As more individuals experiment with plant-based foods and manufacturers produce increasingly indistinguishable meat analogs, foodservice businesses are on the precipice of being able to capitalize on high-value shoppers, while also catering to their dietary and ethical preferences.
The focus on sustainability
The environmental impact of food choices is becoming a driving factor for consumers when choosing between meat and plant-based protein packed foods. GFI estimates that around 10% of all US consumers bought plant-based meat products at a foodservice location in 2022. However, most only did so just once.
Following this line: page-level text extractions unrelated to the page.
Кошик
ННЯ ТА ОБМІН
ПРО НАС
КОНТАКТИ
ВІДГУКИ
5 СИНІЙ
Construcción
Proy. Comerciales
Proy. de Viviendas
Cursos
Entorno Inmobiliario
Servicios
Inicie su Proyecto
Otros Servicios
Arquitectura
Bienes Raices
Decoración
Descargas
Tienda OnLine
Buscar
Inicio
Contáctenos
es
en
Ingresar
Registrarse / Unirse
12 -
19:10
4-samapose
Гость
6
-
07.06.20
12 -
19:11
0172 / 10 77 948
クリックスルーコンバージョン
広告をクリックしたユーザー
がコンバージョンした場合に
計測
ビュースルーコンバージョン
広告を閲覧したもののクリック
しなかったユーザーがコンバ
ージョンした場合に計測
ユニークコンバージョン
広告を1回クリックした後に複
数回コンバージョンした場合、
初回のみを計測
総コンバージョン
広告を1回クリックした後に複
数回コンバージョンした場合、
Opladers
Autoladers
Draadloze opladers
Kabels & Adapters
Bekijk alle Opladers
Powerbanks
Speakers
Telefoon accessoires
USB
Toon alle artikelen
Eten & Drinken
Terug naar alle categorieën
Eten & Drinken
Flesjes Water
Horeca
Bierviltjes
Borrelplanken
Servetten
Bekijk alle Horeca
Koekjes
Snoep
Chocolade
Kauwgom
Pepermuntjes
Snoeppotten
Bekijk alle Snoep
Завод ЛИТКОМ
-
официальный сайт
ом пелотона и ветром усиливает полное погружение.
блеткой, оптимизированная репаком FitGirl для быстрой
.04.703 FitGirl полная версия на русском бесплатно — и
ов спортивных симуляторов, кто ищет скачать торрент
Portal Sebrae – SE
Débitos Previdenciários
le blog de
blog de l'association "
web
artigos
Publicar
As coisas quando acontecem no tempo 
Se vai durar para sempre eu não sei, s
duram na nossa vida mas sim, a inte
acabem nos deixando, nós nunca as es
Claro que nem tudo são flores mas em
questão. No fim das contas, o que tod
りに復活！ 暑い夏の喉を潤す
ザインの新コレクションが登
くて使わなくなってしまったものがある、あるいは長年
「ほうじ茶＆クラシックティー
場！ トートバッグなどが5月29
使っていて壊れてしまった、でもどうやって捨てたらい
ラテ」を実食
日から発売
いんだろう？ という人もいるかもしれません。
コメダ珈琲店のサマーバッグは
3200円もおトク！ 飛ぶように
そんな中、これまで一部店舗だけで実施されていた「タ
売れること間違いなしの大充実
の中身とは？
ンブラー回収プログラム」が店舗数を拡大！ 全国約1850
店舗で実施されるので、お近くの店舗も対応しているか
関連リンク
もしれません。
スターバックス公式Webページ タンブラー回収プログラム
If foodservice companies can marry consumer curiosity with sustainability concerns, through informed marketing and clear labeling, the plant-based meat category would be well positioned to gain a greater foothold within the foodservice sector. It would not be a stretch to assume that consumers would return more than once, creating greater consumer loyalty to brands and outlets.
These five trends are–according to GFI–shaping the future of foodservice. The main takeaway has to be that as the industry continues to evolve, plant-based foods are likely to play an increasingly critical role.
In addition to these main observations the white paper also discusses other factors that are impacting the future of foodservice. These include the rise of food allergies and intolerances, the increasing popularity of ethnic cuisine, and the growing demand for personalized dining experiences. All of these can also be tied to an intrinsic need for greater plant-based provisions across the global–not just US–foodservice sector.